[Opening RECORDS FOR THIS EXERCISE section]

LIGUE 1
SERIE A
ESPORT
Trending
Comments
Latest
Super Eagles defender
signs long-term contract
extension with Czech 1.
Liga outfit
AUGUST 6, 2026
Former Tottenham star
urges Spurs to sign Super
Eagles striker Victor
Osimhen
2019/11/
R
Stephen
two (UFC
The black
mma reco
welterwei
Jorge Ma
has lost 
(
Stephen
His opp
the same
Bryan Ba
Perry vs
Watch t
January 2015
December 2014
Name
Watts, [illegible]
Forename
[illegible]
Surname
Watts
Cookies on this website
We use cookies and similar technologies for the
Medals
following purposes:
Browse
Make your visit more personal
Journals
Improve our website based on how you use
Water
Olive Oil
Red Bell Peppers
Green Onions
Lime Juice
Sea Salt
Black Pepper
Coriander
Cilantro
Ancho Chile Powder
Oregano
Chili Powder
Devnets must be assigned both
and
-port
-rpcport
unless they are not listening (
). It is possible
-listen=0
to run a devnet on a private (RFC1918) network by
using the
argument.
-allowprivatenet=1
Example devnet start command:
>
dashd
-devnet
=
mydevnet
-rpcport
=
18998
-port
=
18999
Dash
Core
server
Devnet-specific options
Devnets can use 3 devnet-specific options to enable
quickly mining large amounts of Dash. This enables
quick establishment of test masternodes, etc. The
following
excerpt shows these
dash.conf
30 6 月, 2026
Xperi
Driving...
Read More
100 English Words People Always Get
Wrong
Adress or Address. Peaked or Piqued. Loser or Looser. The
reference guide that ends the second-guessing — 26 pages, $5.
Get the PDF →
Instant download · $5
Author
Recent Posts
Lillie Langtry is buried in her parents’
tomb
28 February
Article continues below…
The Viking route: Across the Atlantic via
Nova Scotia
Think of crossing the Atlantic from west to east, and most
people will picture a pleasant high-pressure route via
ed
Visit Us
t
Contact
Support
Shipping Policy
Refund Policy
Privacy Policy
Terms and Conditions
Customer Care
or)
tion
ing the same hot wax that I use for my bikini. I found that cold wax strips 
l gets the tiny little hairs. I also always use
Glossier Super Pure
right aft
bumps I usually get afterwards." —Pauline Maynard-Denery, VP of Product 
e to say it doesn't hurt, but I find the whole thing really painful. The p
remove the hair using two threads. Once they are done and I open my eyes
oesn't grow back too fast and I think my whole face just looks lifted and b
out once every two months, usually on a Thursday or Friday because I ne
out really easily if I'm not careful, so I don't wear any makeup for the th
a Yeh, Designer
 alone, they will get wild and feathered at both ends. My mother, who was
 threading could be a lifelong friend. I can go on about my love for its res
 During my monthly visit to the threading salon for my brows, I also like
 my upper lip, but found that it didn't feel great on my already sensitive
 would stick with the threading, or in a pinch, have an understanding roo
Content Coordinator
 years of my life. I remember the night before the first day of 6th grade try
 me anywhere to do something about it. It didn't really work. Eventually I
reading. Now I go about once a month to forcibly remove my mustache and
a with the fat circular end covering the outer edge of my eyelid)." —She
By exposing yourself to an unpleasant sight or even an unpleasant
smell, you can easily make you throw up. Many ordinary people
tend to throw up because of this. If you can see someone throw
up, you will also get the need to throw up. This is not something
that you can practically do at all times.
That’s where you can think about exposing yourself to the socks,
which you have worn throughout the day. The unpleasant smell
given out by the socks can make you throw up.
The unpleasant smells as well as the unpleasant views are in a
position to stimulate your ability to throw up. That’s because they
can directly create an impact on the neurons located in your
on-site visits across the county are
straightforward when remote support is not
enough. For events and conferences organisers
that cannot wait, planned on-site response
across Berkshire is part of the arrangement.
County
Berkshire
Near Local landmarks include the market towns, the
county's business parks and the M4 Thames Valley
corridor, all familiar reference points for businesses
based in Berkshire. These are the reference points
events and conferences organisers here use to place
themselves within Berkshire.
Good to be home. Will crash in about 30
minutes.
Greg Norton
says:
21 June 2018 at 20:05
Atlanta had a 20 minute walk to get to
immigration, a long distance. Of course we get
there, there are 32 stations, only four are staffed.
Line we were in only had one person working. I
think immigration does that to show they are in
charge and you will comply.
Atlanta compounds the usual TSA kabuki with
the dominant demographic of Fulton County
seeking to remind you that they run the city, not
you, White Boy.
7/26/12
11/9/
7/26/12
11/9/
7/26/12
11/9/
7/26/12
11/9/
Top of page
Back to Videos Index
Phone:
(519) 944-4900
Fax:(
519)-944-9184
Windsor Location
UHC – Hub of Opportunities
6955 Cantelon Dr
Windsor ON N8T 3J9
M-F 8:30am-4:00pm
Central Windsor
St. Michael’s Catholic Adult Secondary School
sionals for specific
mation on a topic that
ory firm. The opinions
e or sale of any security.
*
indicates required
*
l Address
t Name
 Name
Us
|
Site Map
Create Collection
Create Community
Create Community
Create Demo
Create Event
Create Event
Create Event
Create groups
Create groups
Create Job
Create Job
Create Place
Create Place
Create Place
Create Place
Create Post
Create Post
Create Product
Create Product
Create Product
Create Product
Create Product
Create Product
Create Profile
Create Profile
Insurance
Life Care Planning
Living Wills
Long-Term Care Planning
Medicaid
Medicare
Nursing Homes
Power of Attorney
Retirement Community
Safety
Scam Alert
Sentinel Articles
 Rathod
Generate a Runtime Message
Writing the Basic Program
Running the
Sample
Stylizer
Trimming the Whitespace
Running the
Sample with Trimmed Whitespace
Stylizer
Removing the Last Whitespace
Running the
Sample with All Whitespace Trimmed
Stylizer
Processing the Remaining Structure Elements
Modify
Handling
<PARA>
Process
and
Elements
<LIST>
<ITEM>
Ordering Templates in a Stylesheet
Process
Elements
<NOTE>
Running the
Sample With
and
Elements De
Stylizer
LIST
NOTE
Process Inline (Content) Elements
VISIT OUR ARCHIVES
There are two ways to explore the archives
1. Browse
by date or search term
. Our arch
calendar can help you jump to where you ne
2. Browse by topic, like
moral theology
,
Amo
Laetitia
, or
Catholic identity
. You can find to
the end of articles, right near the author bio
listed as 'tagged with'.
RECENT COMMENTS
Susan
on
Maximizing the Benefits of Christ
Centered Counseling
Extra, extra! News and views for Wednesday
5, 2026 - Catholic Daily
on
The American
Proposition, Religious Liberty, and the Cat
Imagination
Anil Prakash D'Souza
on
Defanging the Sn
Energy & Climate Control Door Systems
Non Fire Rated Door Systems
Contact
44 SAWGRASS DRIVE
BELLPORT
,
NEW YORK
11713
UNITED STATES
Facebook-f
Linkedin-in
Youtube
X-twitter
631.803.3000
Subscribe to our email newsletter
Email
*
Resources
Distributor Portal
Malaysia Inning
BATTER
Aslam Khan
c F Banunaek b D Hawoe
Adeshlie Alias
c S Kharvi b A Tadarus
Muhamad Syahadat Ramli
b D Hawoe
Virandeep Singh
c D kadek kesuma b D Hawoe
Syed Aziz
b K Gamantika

[Closing RECORDS FOR THIS EXERCISE section]

▶ _TASK BRIEF_:
In the listing above, find the line containing "(519) 944-4900" and the line containing "Proposition, Religious Liberty, and the Cat", then retype both and every line between them exactly, with nothing else.

▶ _RESPONSE BELOW_:
(519) 944-4900
Fax:(
519)-944-9184
Windsor Location
UHC – Hub of Opportunities
6955 Cantelon Dr
Windsor ON N8T 3J9
M-F 8:30am-4:00pm
Central Windsor
St. Michael’s Catholic Adult Secondary School
sionals for specific
mation on a topic that
ory firm. The opinions
e or sale of any security.
*
indicates required
*
l Address
t Name
 Name
Us
|
Site Map
Create Collection
Create Community
Create Community
Create Demo
Create Event
Create Event
Create Event
Create groups
Create groups
Create Job
Create Job
Create Place
Create Place
Create Place
Create Place
Create Post
Create Post
Create Product
Create Product
Create Product
Create Product
Create Product
Create Product
Create Profile
Create Profile
Insurance
Life Care Planning
Living Wills
Long-Term Care Planning
Medicaid
Medicare
Nursing Homes
Power of Attorney
Retirement Community
Safety
Scam Alert
Sentinel Articles
 Rathod
Generate a Runtime Message
Writing the Basic Program
Running the
Sample
Stylizer
Trimming the Whitespace
Running the
Sample with Trimmed Whitespace
Stylizer
Removing the Last Whitespace
Running the
Sample with All Whitespace Trimmed
Stylizer
Processing the Remaining Structure Elements
Modify
Handling
<PARA>
Process
and
Elements
<LIST>
<ITEM>
Ordering Templates in a Stylesheet
Process
Elements
<NOTE>
Running the
Sample With
and
Elements De
Stylizer
LIST
NOTE
Process Inline (Content) Elements
VISIT OUR ARCHIVES
There are two ways to explore the archives
1. Browse
by date or search term
. Our arch
calendar can help you jump to where you ne
2. Browse by topic, like
moral theology
,
Amo
Laetitia
, or
Catholic identity
. You can find to
the end of articles, right near the author bio
listed as 'tagged with'.
RECENT COMMENTS
Susan
on
Maximizing the Benefits of Christ
Centered Counseling
Extra, extra! News and views for Wednesday
5, 2026 - Catholic Daily
on
The American
Proposition, Religious Liberty, and the Cat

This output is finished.